#609192 LOEYS-DIETZ SYNDROME; LDS

LOEYS-DIETZ AORTIC ANEURYSM SYNDROME

TEXT

A number sign (#) is used with this entry because the Loeys-Dietz syndrome is caused by mutation in the TGFBR1 (190181) or the TGFBR2 (190182) gene.

CLINICAL FEATURES

Loeys et al. (2005) described 10 families with a previously undescribed aortic aneurysm syndrome characterized by hypertelorism, bifid uvula and/or cleft palate, and generalized arterial tortuosity with ascending aortic aneurysm and dissection. The syndrome showed autosomal dominant inheritance and variable clinical expression. Other findings in multiple systems included craniosynostosis, structural brain abnormalities, mental retardation, congenital heart disease, and aneurysms with dissection throughout the arterial tree.

Some individuals with Loeys-Dietz syndrome had phenotypes that overlapped to some extent with that of Marfan syndrome (MFS; 154700), but none met the diagnostic criteria for MFS (De Paepe et al., 1996). All individuals with LDS had manifestations in multiple organ systems that are not associated with MFS. In these individuals, aneurysms tended to be particularly aggressive and to rupture at an early age or to be of a size not associated with high risk in MFS. From a management prospective, the distinction from MFS is neither ambiguous nor unimportant. In 93 individuals referred with classic MFS, comprehensive mutation analysis of fibrillin-1 (FBN1; 134797) identified a mutation in 86 individuals (Loeys et al., 2004). Loeys et al. (2005) sequenced TGFBR1 and TGFBR2 in the other 7 individuals and found no mutations.

At the extreme of clinical severity some individuals with LDS had phenotypes that overlapped considerably with the Shprintzen-Goldberg craniosynostosis syndrome (SGS; 182212), also known as the marfanoid craniosynostosis syndrome. However, SGS is not associated with cleft palate, arterial tortuosity, or risk of aneurysm or dissection other than at the aortic root, and most affected individuals demonstrate no vascular pathology. Loeys et al. (2005) found no mutations in the TGFBR1 and TGFBR2 genes in 5 individuals with classic SGS. Nevertheless, given the extent of phenotypic overlap between SGS, MFS, and selected individuals with mutations in either TGFBR1 or TGFBR2, Loeys et al. (2005) concluded that the pathogenesis of SGS probably relates to alteration in TGF-beta (190180) signaling.

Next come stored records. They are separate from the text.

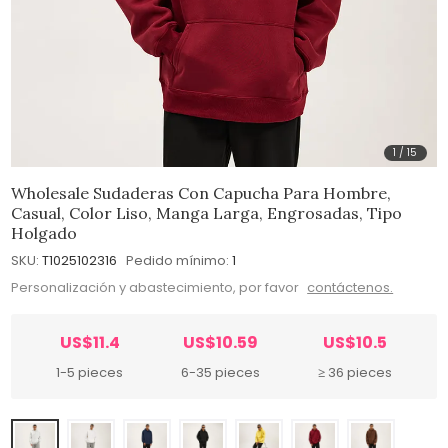
1
/
15
Wholesale Sudaderas Con Capucha Para Hombre,
Casual, Color Liso, Manga Larga, Engrosadas, Tipo
Holgado
SKU:
T1025102316
Pedido mínimo:
1
Personalización y abastecimiento, por favor
contáctenos.
US$11.4
US$10.59
US$10.5
1-5 pieces
6-35 pieces
≥ 36 pieces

Loeys et al. (2005) reported that histologic analysis in LDS patients with mutations in TGFBR2 showed loss of elastin (130160) content and disarrayed elastic fibers in the aortic media similar to that in patients with classic MFS. Structural analysis showed loss of intimate spatial association between elastin deposits and vascular smooth muscle cells. These characteristics were observed in young children and in the absence of inflammation, suggestive of a severe defect in elastogenesis rather than secondary elastic fiber destruction. In addition, they had previously observed a marked excess of aortic wall collagen in individuals with MFS compared with age-matched controls; this collagen excess was accentuated in individuals with mutations in TGFBR2. As multiple collagens normally expressed in the aorta are derived from early-induced target genes of TGF-beta, including COL1A1 (120150) and COL3A1 (120180), these data were considered consistent with increased TGF-beta signaling.

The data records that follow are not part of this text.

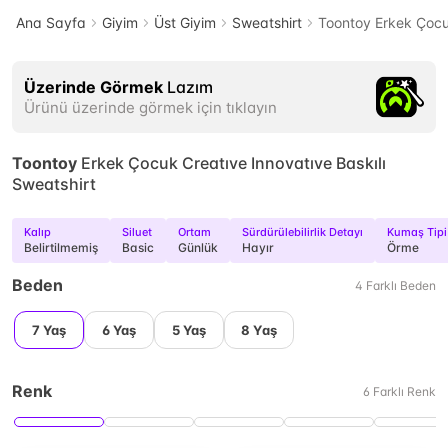
Ana Sayfa
Giyim
Üst Giyim
Sweatshirt
Toontoy Erkek Çocuk
Üzerinde Görmek
Lazım
Ürünü üzerinde görmek için tıklayın
Toontoy
Erkek Çocuk Creatıve Innovatıve Baskılı
Sweatshirt
Kalıp
Siluet
Ortam
Sürdürülebilirlik Detayı
Kumaş Tipi
Belirtilmemiş
Basic
Günlük
Hayır
Örme
Beden
4
Farklı
Beden
7 Yaş
6 Yaş
5 Yaş
8 Yaş
Renk
6
Farklı
Renk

Loeys et al. (2006) added observations on 30 new probands with a phenotype consistent with Loeys-Dietz syndrome type I. They presented the clinical characteristics of the series of 40 probands, including the 10 previously described patients (Loeys et al., 2005). Of the 30 newly identified probands, 21 had mutations in TGFBR2 (190182) and 9 in TGFBR1 (190181). Besides the triad of hypertelorism, cleft palate or bifid uvula, and arterial tortuosity with aneurysms, patients in this group had additional cardiovascular, skeletal, and cutaneous findings. Neurocognitive signs included delayed development in 6 patients, hydrocephalus in 6 patients, and Arnold-Chiari malformation in 4 patients. When present, delayed development was not always associated with craniosynostosis or hydrocephalus, suggesting that learning disability is a rare primary manifestation. No patient had ectopia lentis, and few patients (18%) had dolichostenomelia.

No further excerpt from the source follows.